Ç’en est trop pour les habitants du XVIème, qui se livrent à cette occasion à une manifestation de mécontentement dont l’expression dépasse et de loin les limites de l’échange courtois (voir le § Un extrait) :
la préfète en charge de la question se fait traiter de « pute » ;
l’adjoint communiste de la Mairie de Paris en charge du logement et le conseiller municipal socialiste du XVIème , de même que l’architecte concepteur du projet sont très vivement pris à partie…

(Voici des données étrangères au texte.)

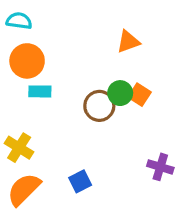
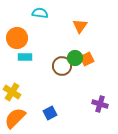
cyan semicircle: (19, 21) -> (40, 13), moved
orange triangle: (128, 42) -> (80, 26), turned -35
orange square: (139, 95) -> (87, 59), turned 32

Les deux chercheurs s’interrogent alors sur les fondements de cette si virulente hostilité et décident de suivre l’affaire jusqu’à l’édification définitive du centre.
Points forts
Une enquête sociologique implacable : mettant en perspective ce chahut avec l’opposition antérieure à la construction d’une centaine de logements sociaux à côté de la villa Montmorency (cœur du « ghetto du gotha », où habitent MM. Bolloré, Niel, Lagardère et Bruni-Sarkozy) ou encore au prolongement jusqu’à la Porte de Montreuil du terminus du tram ceinturant Paris, le texte met clairement l’accent sur l’absolue nécessité de rester “entre-soi“ des familles aisées qui composent et dominent cet arrondissement. En effet, « l’entre-soi » répond à des fonctions précises : l’évacuation de toute « culpabilité de classe » par « l’invisibilisation » de l’autre, exclu de toute proximité avec les lieux de vie des plus aisés.
Sous des arguments se réclamant du « bon sens », de la « bonne foi » et/ou du « bon droit », toute la « rhétorique réactionnaire » (étudiée par Albert Hirschman) se donne libre cours contre l’initiative de la Mairie socialiste de Paris :
« inanité » du projet (les 200 sans-abris seraient éloignés de toute perspective d’emploi, vu la position périphérique du bois de Boulogne qui les accueille) ;
« effets pervers » (une nouvelle « jungle de Calais » et des mal-logés qui seraient confortés dans leur paresse supposée à l’origine de leur situation) dénoncés sans relâche ;
« mise en péril » inévitable (du patrimoine naturel d’un Bois de Boulogne classé, mais aussi des prix de l’immobilier dans cet arrondissement, forcément impactés à la baisse par un tel voisinage).
- Surtout, la pièce nous montre comment, au travers de cette levée de boucliers, « l’objectivation spatiale des positions sociales » ne saurait être remise en cause sans risque de réaction éruptive. Il y a là une manière assez probante de présenter à un public venu nombreux (salle comble) les résultats d’une étude sociologique aux abords un peu austère.
Quelques réserves
Le jeu des comédien-ne-s, pleins de bonne volonté, est parfois un peu approximatif.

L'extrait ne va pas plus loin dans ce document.